The answer to both questions, I think, is no. But let us go back to Davido and the video in question. And here, there are two critical questions. First, are the contents of the musical video, the 45-second trailer, offensive or insulting to Islam or Muslims? And second, is Davido right for refusing to take it down and apologise if others say it caused them offence?

Let me start with the last. Davido is a public figure. He and his music are admired by millions of fans in Nigeria and around the world, regardless of religious or ethnic affiliation, or even nationality. Indeed, when his young son died by accident not many months ago, millions of Nigerians sympathised with him and mourned the child. It is therefore incumbent upon him to recognise that his art, his work can offend just as it inspires and enriches.

It is, then, quite irresponsible of Davido for not recognising the rights of others to feel offended over any aspects of his work, even if he himself sees no justification for such offence. Offence, like beauty, is in the eyes of the beholder, and in the mind of the offended. The former CNN host, Don Lemon, was fired by the network earlier this year for suggesting that a woman is in her “prime” only when she is in her 20s, 30s, and maybe 40s in age. His comments offended many women, including his two female colleagues right there on the show. But Lemon thought he was only saying what was “true”, and within days, he was fired for causing offence.

That said, however, we Nigerian Muslims must also learn to not over-react on such matters. The video is clearly distasteful. It depicts a group of men dressed for, and ostensibly in, a Muslim prayer session suddenly turned to dancing and singing to a chorus of “alhamdulillah”, in a thick Yoruba accent. That suggests that prayers (salat) is a matter for play, a very, very offensive suggestion in Islam. Salat is the second most important pillar of the entire faith, and is held most sacredly among Muslims the world over, regardless of sect or place.

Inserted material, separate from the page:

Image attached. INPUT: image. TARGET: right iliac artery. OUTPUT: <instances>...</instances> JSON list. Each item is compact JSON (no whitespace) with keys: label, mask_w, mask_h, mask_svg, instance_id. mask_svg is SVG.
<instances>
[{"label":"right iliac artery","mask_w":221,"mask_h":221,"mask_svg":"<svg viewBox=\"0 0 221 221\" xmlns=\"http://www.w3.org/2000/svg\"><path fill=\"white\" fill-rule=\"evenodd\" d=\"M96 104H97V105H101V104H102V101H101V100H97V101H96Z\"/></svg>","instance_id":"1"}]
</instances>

It is hard to believe how the producers of the video would not fathom the religious sensitivity of the scene they created for a supposedly secular music video. Still, Muslims must approach this issue with some perspective. In Yoruba land generally, dancing is syncretized into many Islamic religious rites, particularly during celebrations such as Maulud, and hardly anyone feels offended as to call them out for rebuke. Many members of Sufi and Shiite sects sometimes also dance themselves to a trance all the time, and from religious processions of various kinds, not only in Nigeria but the world over.

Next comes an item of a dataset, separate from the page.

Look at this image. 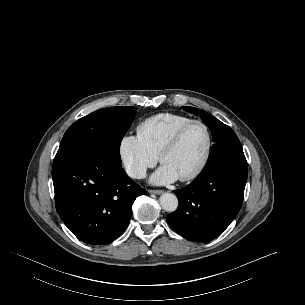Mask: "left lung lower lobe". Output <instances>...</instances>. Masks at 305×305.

Moreover, the variety of Nigerian music that have come to be known as Afrobeats, although nominally secular and apolitical, easily fuses politics and religion into its forms, such that, sometimes, it is difficult to understand where which is gospel and which is popular music. Indeed, the actual musician in the video, Logos Olori, may well be a Muslim. This is not to excuse Davido or the video, of course, but to call for the sort of nuance and perspective that helps a diverse society understand itself better.

This is we go back to the events of November 2002. That was the year the Miss World beauty pageant was hosted by Nigeria, and won by a Nigerian. But it was also the beginning of the great cultural divide in Nigeria, particularly between Muslims and Christians in the country. Before then, most Nigerian families, regardless of religious affiliation, will frown at their children watching Big Brother Nigeria, wearing gridlock hair, or sagging their trousers. Before Miss World, and Isioma Daniel, and the cultural wars that ensued, there was agreement about what constituted proper behaviour in a cultural sense for most of Nigeria, regardless of ethnicity or religion.

But because of the disagreements of that period, and the ways in which those disagreements were framed in the media, a “we” against “them” mentality of intolerance took over in our culture as in political matters too. What one side finds offensive becomes fun for the other side. And today, we now have a rupture where once there was cultural conformity if not uniformity.